Dans l'exemple, "valoir d'être conté" est bien utilisé dans ce contexte.
Des utilisations connues et trouvée parmi tant d'autres "la vie vaut d'être vécue" ou sur cette page


----------



## Maître Capello

Le tour _valoir de_ dans le sens de _valoir la peine de_ n'est pas quelque chose que je dirais moi-même, mais il existe en effet.
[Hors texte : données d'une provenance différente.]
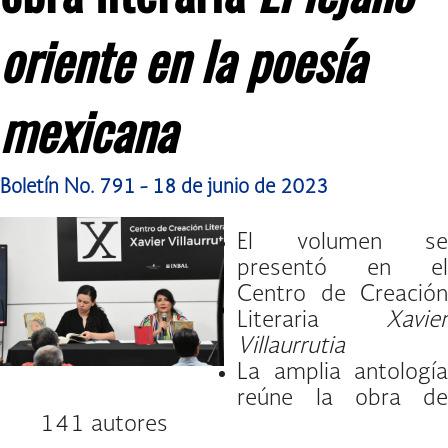
oriente en la poesía
mexicana
Boletín No. 791 - 18 de junio de 2023
El volumen se
presentó en el
Centro de Creación
Literaria
Xavier
Villaurrutia
La amplia antología
reúne la obra de
141 autores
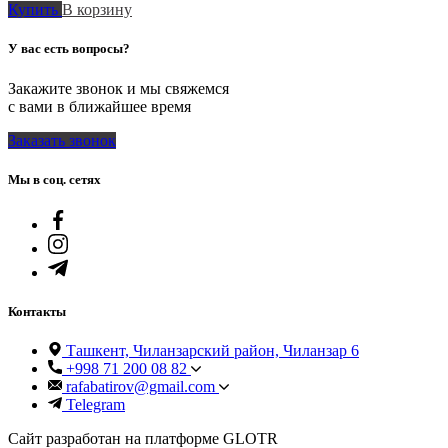
Купить
В корзину
У вас есть вопросы?
Закажите звонок и мы свяжемся
с вами в ближайшее время
Заказать звонок
Мы в соц. сетях
Контакты
Ташкент, Чиланзарский район, Чиланзар 6
+998 71 200 08 82
rafabatirov@gmail.com
Telegram
Сайт разработан на платформе GLOTR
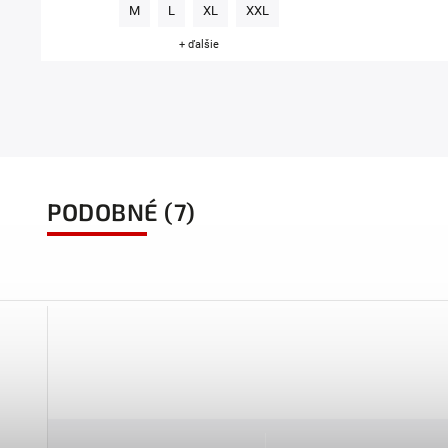
M
L
XL
XXL
+ ďalšie
PODOBNÉ (7)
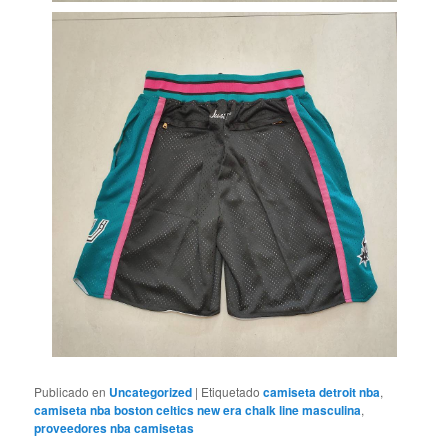
Publicado en
Uncategorized
|
Etiquetado
camiseta detroit nba
,
camiseta nba boston celtics new era chalk line masculina
,
proveedores nba camisetas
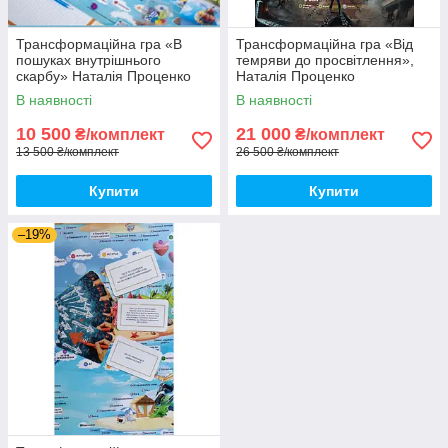
Трансформаційна гра «В
Трансформаційна гра «Від
пошуках внутрішнього
темряви до просвітлення»,
скарбу» Наталія Проценко
Наталія Проценко
Онлайн версія
В наявності
В наявності
10 500
21 000
₴/комплект
₴/комплект
13 500 ₴/комплект
26 500 ₴/комплект
Купити
Купити
–19%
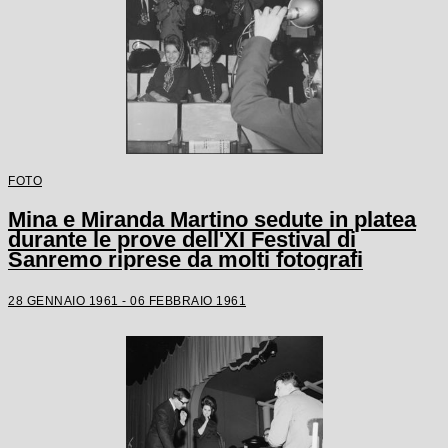
FOTO
Mina e Miranda Martino sedute in platea
durante le prove dell'XI Festival di
Sanremo riprese da molti fotografi
28 GENNAIO 1961 - 06 FEBBRAIO 1961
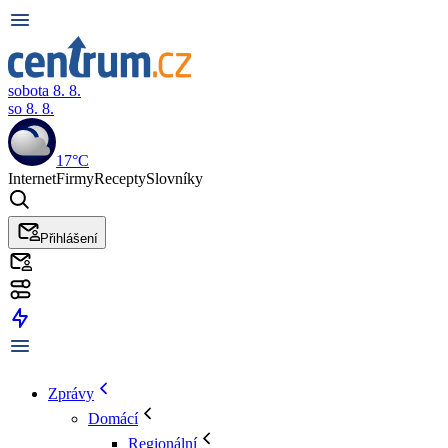
sobota 8. 8.
so 8. 8.
17°C
Internet
Firmy
Recepty
Slovníky
Přihlášení
Zprávy
Domácí
Regionální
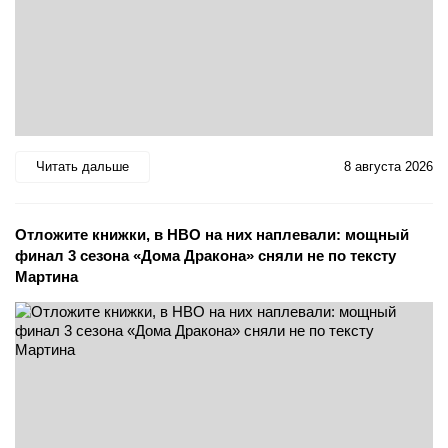
Читать дальше
8 августа 2026
Отложите книжки, в HBO на них наплевали: мощный
финал 3 сезона «Дома Дракона» сняли не по тексту
Мартина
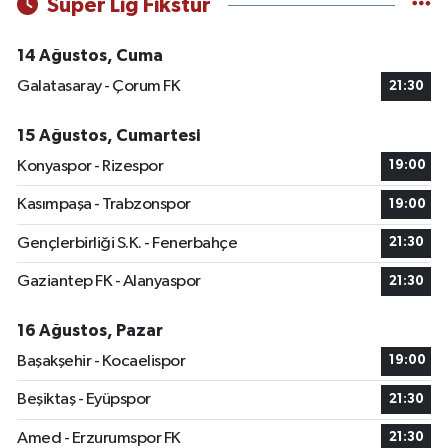
Süper Lig Fikstür
14 Ağustos, Cuma
Galatasaray - Çorum FK
21:30
15 Ağustos, Cumartesi
Konyaspor - Rizespor
19:00
Kasımpaşa - Trabzonspor
19:00
Gençlerbirliği S.K. - Fenerbahçe
21:30
Gaziantep FK - Alanyaspor
21:30
16 Ağustos, Pazar
Başakşehir - Kocaelispor
19:00
Beşiktaş - Eyüpspor
21:30
Amed - Erzurumspor FK
21:30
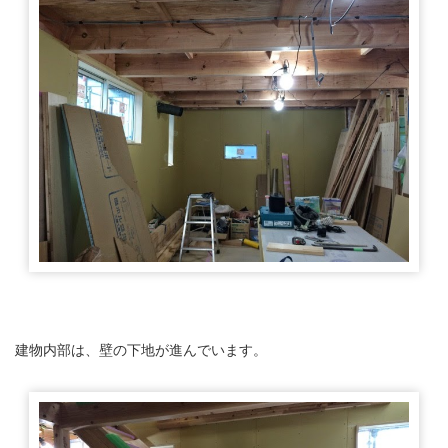
建物内部は、壁の下地が進んでいます。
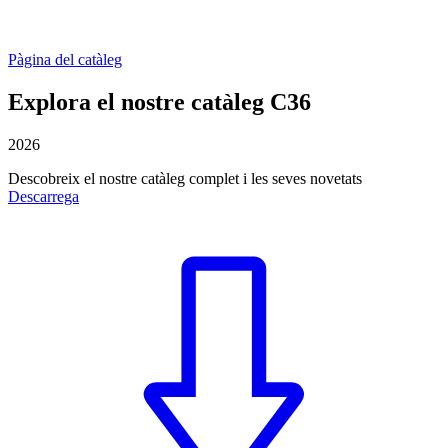
Pàgina del catàleg
Explora el nostre catàleg C36
2026
Descobreix el nostre catàleg complet i les seves novetats
Descarrega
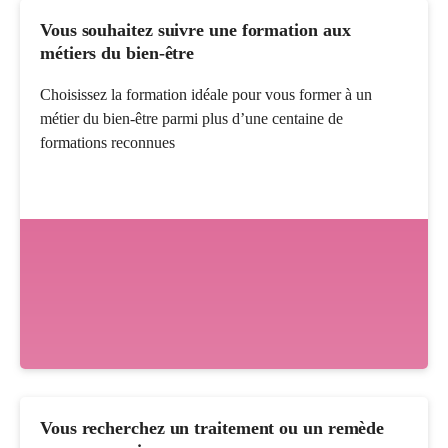
Vous souhaitez suivre une formation aux
métiers du bien-être
Choisissez la formation idéale pour vous former à un
métier du bien-être parmi plus d’une centaine de
formations reconnues
Vous recherchez un traitement ou un remède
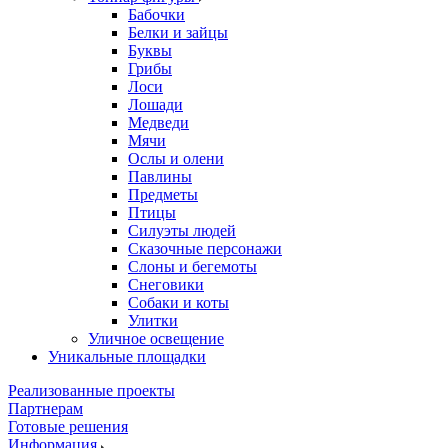
Бабочки
Белки и зайцы
Буквы
Грибы
Лоси
Лошади
Медведи
Мячи
Ослы и олени
Павлины
Предметы
Птицы
Силуэты людей
Сказочные персонажи
Слоны и бегемоты
Снеговики
Собаки и коты
Улитки
Уличное освещение
Уникальные площадки
Реализованные проекты
Партнерам
Готовые решения
Информация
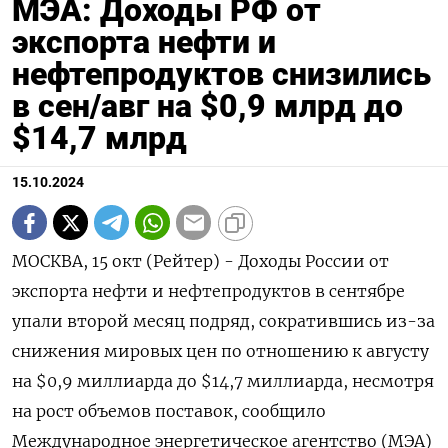
МЭА: Доходы РФ от
экспорта нефти и
нефтепродуктов снизились
в сен/авг на $0,9 млрд до
$14,7 млрд
15.10.2024
МОСКВА, 15 окт (Рейтер) - Доходы России от
экспорта нефти и нефтепродуктов в сентябре
упали второй месяц подряд, сократившись из-за
снижения мировых цен по отношению к августу
на $0,9 миллиарда до $14,7 миллиарда, несмотря
на рост объемов поставок, сообщило
Международное энергетическое агентство (МЭА)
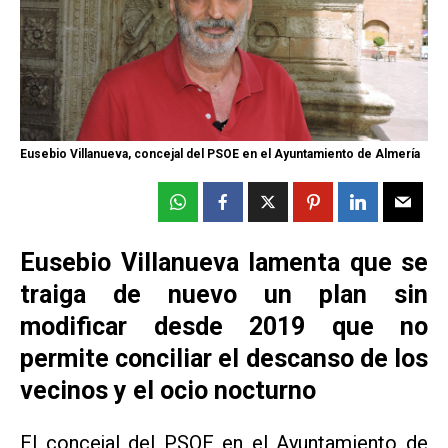
Eusebio Villanueva, concejal del PSOE en el Ayuntamiento de Almería
Eusebio Villanueva lamenta que se
traiga de nuevo un plan sin
modificar desde 2019 que no
permite conciliar el descanso de los
vecinos y el ocio nocturno
El concejal del PSOE en el Ayuntamiento de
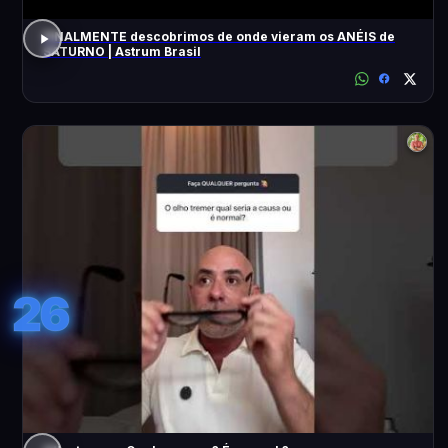
FINALMENTE descobrimos de onde vieram os ANÉIS de
SATURNO | Astrum Brasil
26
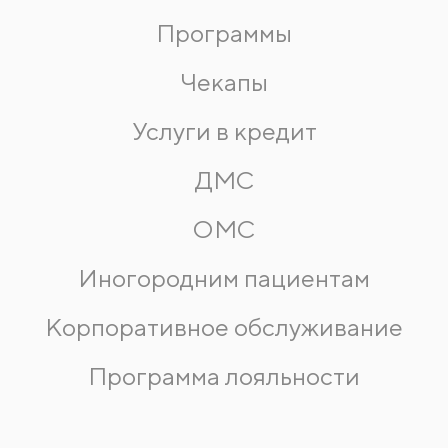
Программы
Чекапы
Услуги в кредит
ДМС
ОМС
Иногородним пациентам
Корпоративное обслуживание
Программа лояльности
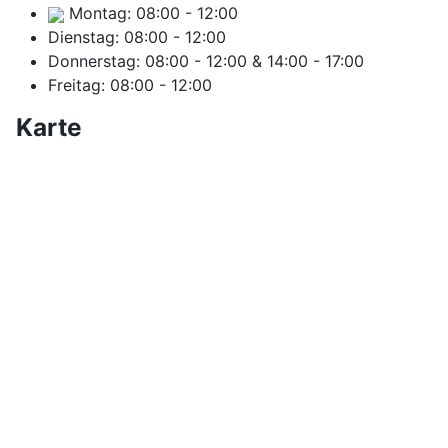
Montag:
08:00
-
12:00
Dienstag:
08:00
-
12:00
Donnerstag:
08:00
-
12:00
&
14:00
-
17:00
Freitag:
08:00
-
12:00
Karte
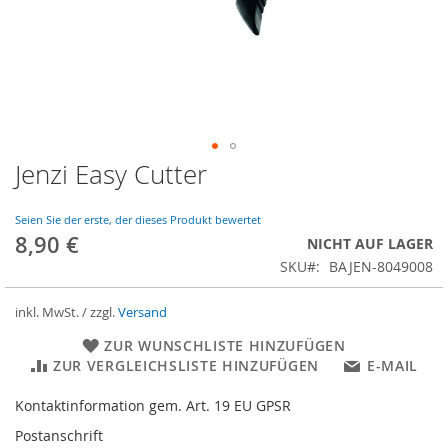
Jenzi Easy Cutter
Zum
Anfang
der
Seien Sie der erste, der dieses Produkt bewertet
Bildergalerie
8,90 €
NICHT AUF LAGER
springen
SKU
BAJEN-8049008
inkl. MwSt. / zzgl.
Versand
ZUR WUNSCHLISTE HINZUFÜGEN
ZUR VERGLEICHSLISTE HINZUFÜGEN
E-MAIL
Kontaktinformation gem. Art. 19 EU GPSR
Postanschrift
Selon le TLFi s.v. _valoir_ :


> [Constr. avec un inf. introd. par _de_] Mériter. _Valoir d'être vu_. _La « solidarité républicaine » suppose que la République vaut d'être défendue par les démocrates des deux classes, de la classe ouvrière et de la classe bourgeoise_ (Jaurès, _Ét. soc._, 1901, p. 26). _Je ne cherche pas à diminuer ma faute à vos yeux... mais, tout de même, ça ne vaut pas d'être (...) traitée comme ça!_ (Guitry, _Veilleur_, 1911, ii, p. 18).


----------



## JClaudeK

JClaudeK said:


> J'ai cherché en vain une preuve de l’existence de "valoir de + infinitif". En aurais-tu une à fournir ? Je ne demande qu'à m'instruire.


Merci d'avoir fourni la preuve (de existence de "valoir de + *être*") qui manquait, MC.  
Ce n'est pas pour autant que je   l'emploierai(s).

Pour répondre à annie: "_valoir la peine de" _est infiniment plus courant que "_valoir  de + inf." ._


----------



## Gemmenita

Bonjour tout le monde,

On dit:
Ça vaut *la peine / le coup de *+ infinitif.

Voici ma question :
J'ai posé une question à qqn dont la réponse est tombée bien et m'a beaucoup aidée !

Pourrais-je dire,
-  Ça valait de poser cette question.
ou
- Ça valait vraiment de poser cette question.

En un mot, faudrait-il *absolument* utiliser ‘la peine' ou 'le coup' dans la structure avec '*Ça*' ?
( puisqu'en posant une question, on ne se donne pas la peine )

Merci beaucoup d'avance.


----------



## Bezoard

Oui, c'est indispensable sinon les deux phrases n'ont pas de sens.


----------



## Gemmenita

Merci beaucoup _Bezoard_.

Pour moi, le problème venait de la définition des mots 'peine' et 'coup':

Valoir la peine:  mériter que l'on fasses *des* *efforts.*
Valoir le coup:  :  Être suffisamment intéressant pour *se donner la peine* de le faire, de l'obtenir.

Du coup, cela donne à penser qu'il faut utiliser 'le coup' ou 'la peine' pour les affaires _difficiles_ qui méritent ou ont mérité d'être réalisées.
Par exemple, 'aller à l'autre bout de la ville pour acheter un livre vraiment utile', ou 'voyager à un pays qui méritent vraimemt ce voyage', etc.

Mais on dirait que les mots 'le coup' et 'la peine' n'ont rien à voir avec 'un vrai effort pénible' ou 'la difficulté de la réalisation de qqch' et sont là comme une partie figée pour compléter l'expression.


----------



## JClaudeK

Gemmenita said:


> Mais on dirait que les mots 'le coup' et 'la peine' n'ont rien à voir avec 'un vrai effort pénible' et sont là comme une partie figée pour compléter l'expression.



Cf. _Larousse_:              


> *Valoir la peine de, que, *
> avoir une certaine importance ; mériter que, être digne de : Cette exposition vaut la peine d'être vue.


----------



## Bezoard

_Valoir la peine de_ et _valoir le coup_ de sont des expressions lexicalisées qui ne gardent qu'une trace infime de leur sens originel.
Si vous souhaitez insister sur l'effort réel, vous pouvez employer une expression non lexicalisée, comme _valoir l'effort_ :
_Admirer le lever du soleil de là-haut *valait bien l'effort de gravir* de bonne heure cette colline._


----------



## Maître Capello

Effectivement, dans les expressions _valoir/se donner la peine de_, je ne pense pas qu'un seul francophone analyse encore _peine_ comme _effort_, _difficulté_ ou _souffrance_.


----------



## Gemmenita

Merci énormément tout le monde.  Je suis vraiment dépannée.


----------